Russia's Deputy Foreign Minister Sergei Ryabkov said the six powers "reconfirmed our desire" to meet again with the Iranians to discuss their October proposal.

"We have talked mostly today on the second track, but it doesn't mean that we should abandon the first one," he said. "We do believe there is still time for meaningful political engagement, and efforts to find a solution. That's something that Russia has always advocated."

But a senior diplomat, speaking on condition of anonymity because the talks were private, said the message to Iran from the meeting is that time is running out.

Iran argues that its nuclear program is aimed at creating a peaceful nuclear energy network to serve its growing population. The U.S. and other nations believe Iran's nuclear program has the goal of creating atomic weapons.

The United States and its Western allies have been pushing for a fourth round of U.N. sanctions. But with Russia, and especially China, skeptical of any new sanctions, they have to tread carefully to maintain six power unity on how to deal with Iran.

The senior diplomat said there would be further meetings of the six countries but no date has been set.

Saturday's meeting was supposed to be of political directors — top diplomats in the countries' foreign ministries — but China was only represented by a counselor from its U.N. mission, Kang Yong, not Vice Foreign Minister He Yafei.

Taking over the rotating presidency of the Security Council in early January, China's U.N. Ambassador Zhang Yesui said Beijing opposes new sanctions against Iran for now because diplomatic efforts to bridge differences over the country's nuclear program are taking place.

China — which relies on Iran for much of its energy — is a veto-wielding member of the Security Council along with the U.S., Russia, Britain and France.

Zhang's opposition means the council almost certainly won't discuss Iran sanctions in January, but whether they may be open to future sanctions talks remains to be seen.

Cooper said Saturday's meeting was "for stock-taking and to see the way ahead."

Russia's Ryabkov said "the meeting is inconclusive in a sense that we didn't make any decisions right away."

"We have started the next chapter of this saga. We have started the next part of the process," he said. "We made a lot of progress."

U.S. Undersecretary of State William Burns told reporters as he left the talks that it was "a good meeting."

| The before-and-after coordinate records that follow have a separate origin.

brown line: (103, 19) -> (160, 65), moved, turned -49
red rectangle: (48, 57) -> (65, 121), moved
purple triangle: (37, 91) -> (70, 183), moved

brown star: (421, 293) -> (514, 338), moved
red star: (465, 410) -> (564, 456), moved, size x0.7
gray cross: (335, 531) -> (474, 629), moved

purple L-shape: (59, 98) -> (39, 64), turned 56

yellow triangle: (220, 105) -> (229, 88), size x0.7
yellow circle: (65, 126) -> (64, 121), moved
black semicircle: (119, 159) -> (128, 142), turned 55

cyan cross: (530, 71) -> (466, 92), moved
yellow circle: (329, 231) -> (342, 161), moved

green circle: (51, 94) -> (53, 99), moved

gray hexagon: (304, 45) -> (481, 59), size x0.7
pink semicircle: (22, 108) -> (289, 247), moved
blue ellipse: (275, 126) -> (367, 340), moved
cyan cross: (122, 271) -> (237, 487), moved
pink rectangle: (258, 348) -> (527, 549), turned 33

The diplomats refused to disclose what possible sanctions were discussed.

U.S. Secretary of State Hillary Clinton said Monday that the Obama administration has concluded that the best way to pressure Iran to come clean on its nuclear ambitions is to impose new sanctions aimed at the country's ruling elite.

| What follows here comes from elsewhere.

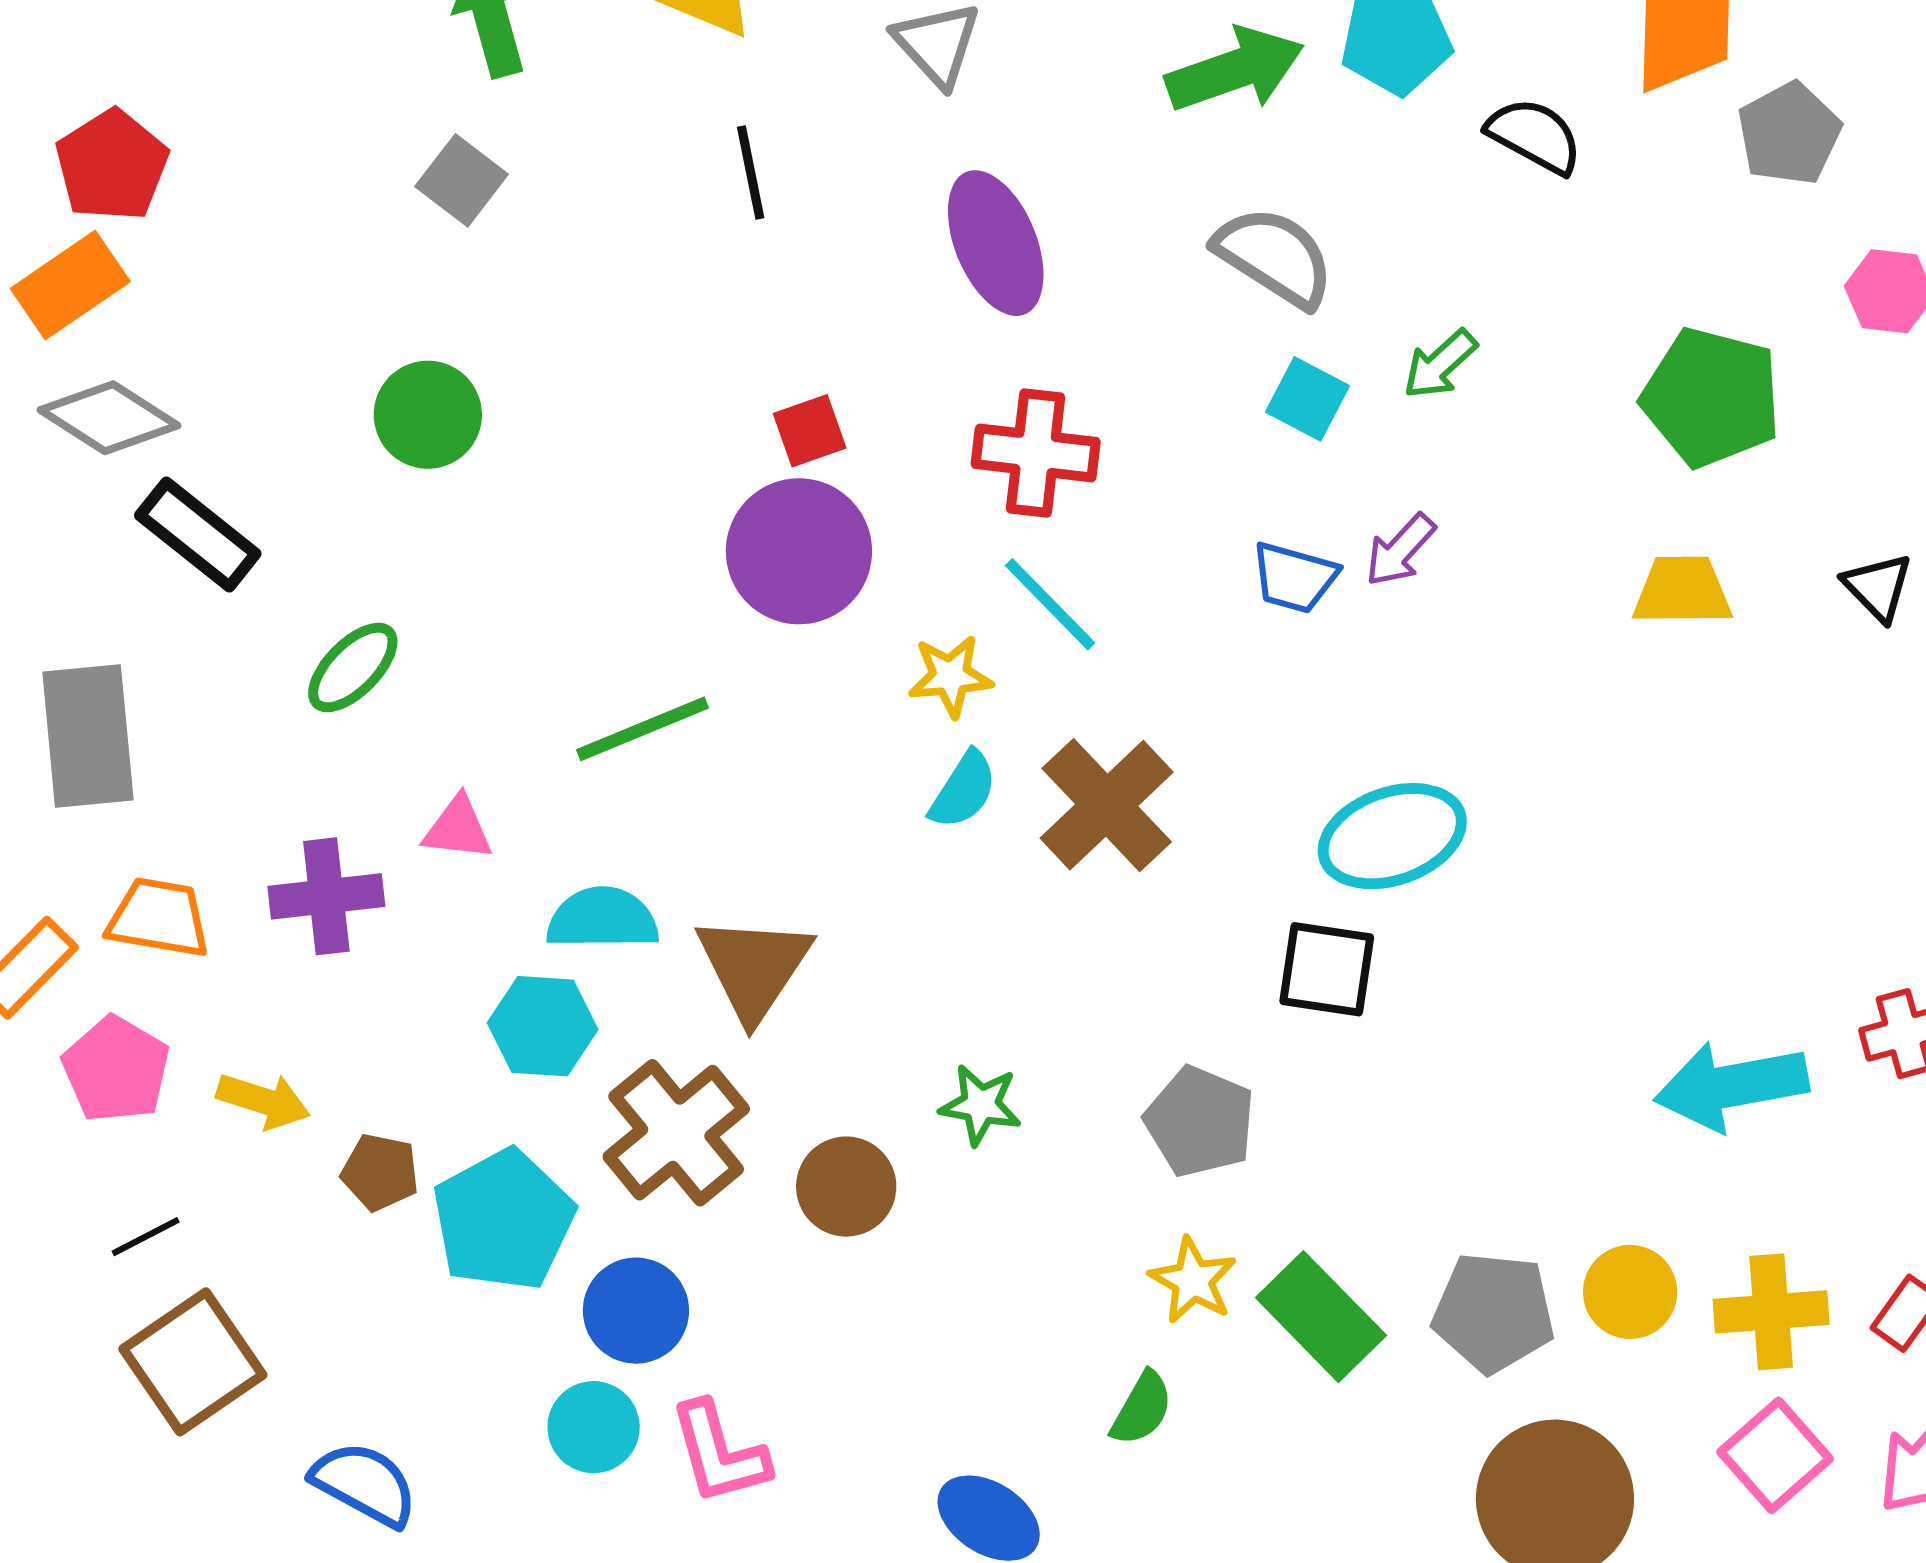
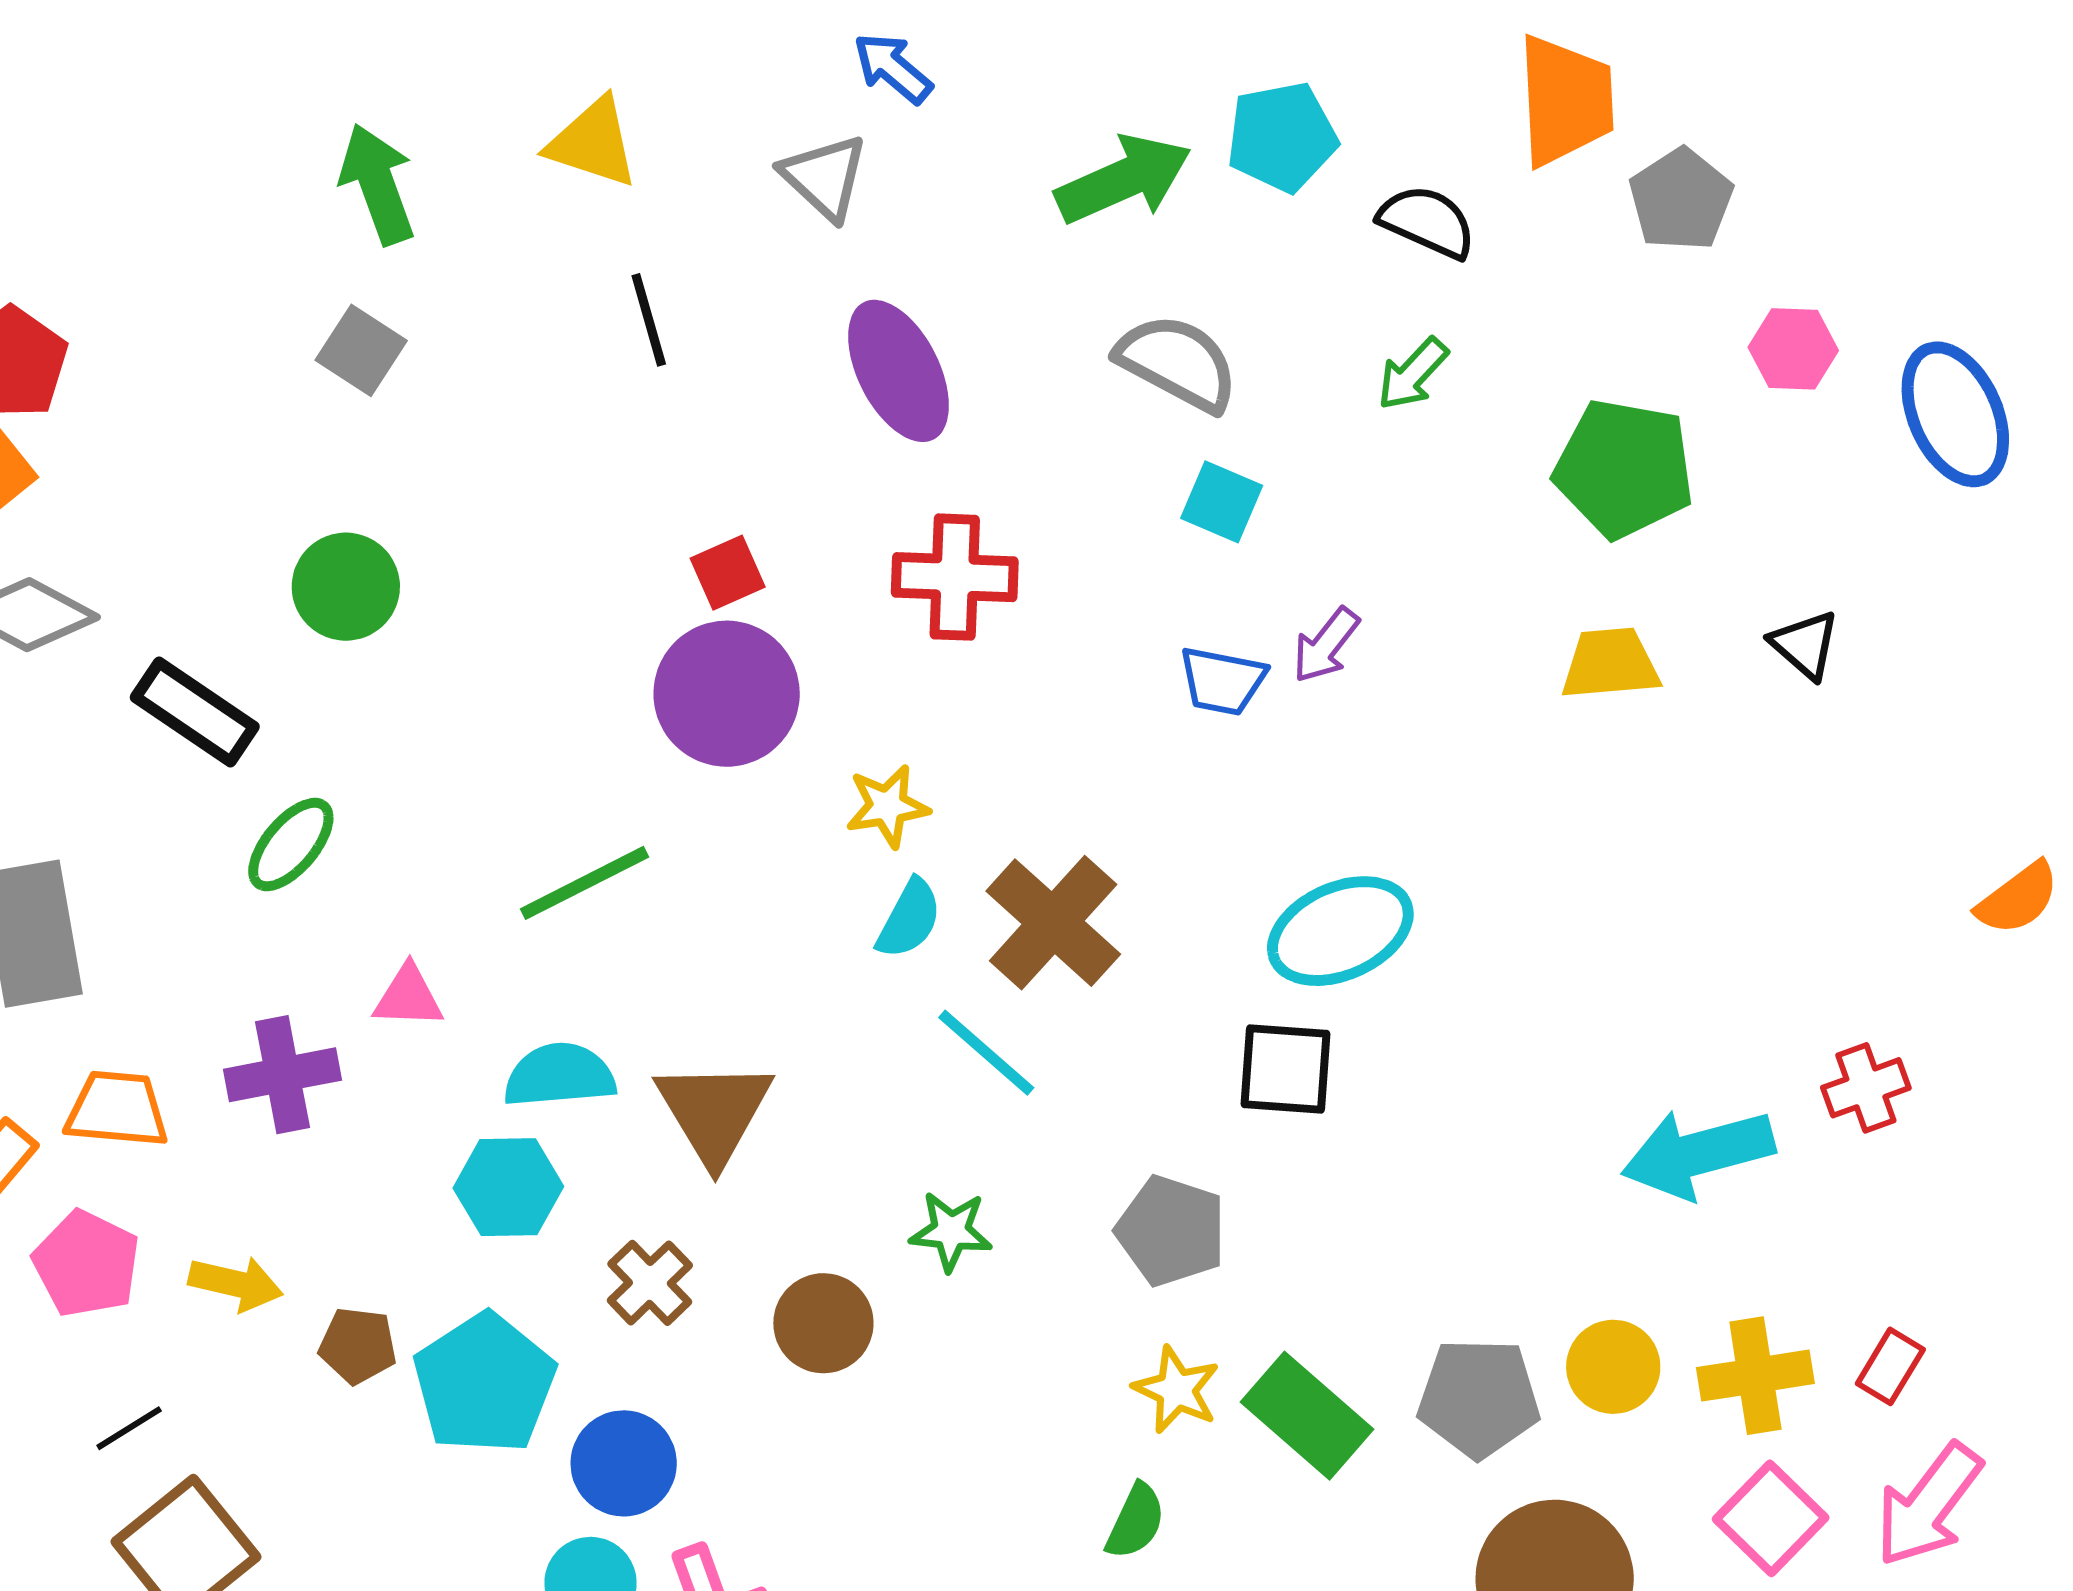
green arrow: (1440, 364) -> (1413, 374), moved
black rectangle: (198, 535) -> (195, 712), moved
cyan line: (1050, 604) -> (986, 1053), moved
brown cross: (676, 1133) -> (650, 1283), size x0.6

One well-informed diplomat said recently that the Revolutionary Guard would be a key target of a fourth round of sanctions, but others in Iran's power structure could also be included. Sanctions against companies and organizations controlled by the Revolutionary Guard that have links to weapons proliferation may also be considered, the diplomat said, speaking on condition of anonymity because all talks are going on in private.

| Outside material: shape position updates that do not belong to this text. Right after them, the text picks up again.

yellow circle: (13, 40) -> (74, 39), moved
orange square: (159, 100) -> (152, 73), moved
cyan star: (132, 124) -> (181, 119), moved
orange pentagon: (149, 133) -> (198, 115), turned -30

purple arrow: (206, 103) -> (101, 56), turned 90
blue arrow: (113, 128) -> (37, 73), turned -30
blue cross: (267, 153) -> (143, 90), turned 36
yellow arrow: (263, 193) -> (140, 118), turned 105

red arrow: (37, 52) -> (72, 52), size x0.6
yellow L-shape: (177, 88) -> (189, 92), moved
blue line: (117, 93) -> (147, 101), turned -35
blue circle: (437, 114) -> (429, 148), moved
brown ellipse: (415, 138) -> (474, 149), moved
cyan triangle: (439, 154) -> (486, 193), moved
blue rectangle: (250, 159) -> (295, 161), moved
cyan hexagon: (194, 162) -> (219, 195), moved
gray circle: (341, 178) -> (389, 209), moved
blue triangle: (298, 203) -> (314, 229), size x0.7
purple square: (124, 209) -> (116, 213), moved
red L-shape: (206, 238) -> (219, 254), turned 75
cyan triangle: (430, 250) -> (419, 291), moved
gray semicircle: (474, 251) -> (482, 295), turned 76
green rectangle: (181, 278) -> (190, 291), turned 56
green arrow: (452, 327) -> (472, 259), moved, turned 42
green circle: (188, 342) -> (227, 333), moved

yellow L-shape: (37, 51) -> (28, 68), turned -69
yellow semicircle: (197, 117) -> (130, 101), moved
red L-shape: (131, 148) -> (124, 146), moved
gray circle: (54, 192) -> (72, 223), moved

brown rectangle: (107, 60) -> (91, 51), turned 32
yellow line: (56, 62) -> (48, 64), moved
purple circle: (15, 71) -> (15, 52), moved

The Security Council would likely ban travel and freeze the financial assets of individuals, and freeze the assets of any companies.

Cooper said the six powers are concerned that Iran has been secretly building a uranium enrichment facility near Qum "with no credible civilian purpose" and without notifying the International Atomic Energy Agency, the U.N.'s nuclear watchdog.

They are concerned at Iran's "insufficient cooperation with the IAEA" and with its response to a resolution adopted by the agency's board of governors on Nov. 27 which demanded that Tehran immediately stop building the Qum facility and freeze uranium enrichment.

The six nations are also concerned "at Iran's failure to take up the IAEA proposed agreement" to ship most of its uranium — up to 2,600 pounds — abroad.

The uranium would then be enriched to higher levels in Russia, turned into fuel rods in France and returned to power a research reactor in Tehran that produces medical isotopes. The material in the fuel rods cannot be enriched to higher levels, denying Iran the ability to use it to make weapons.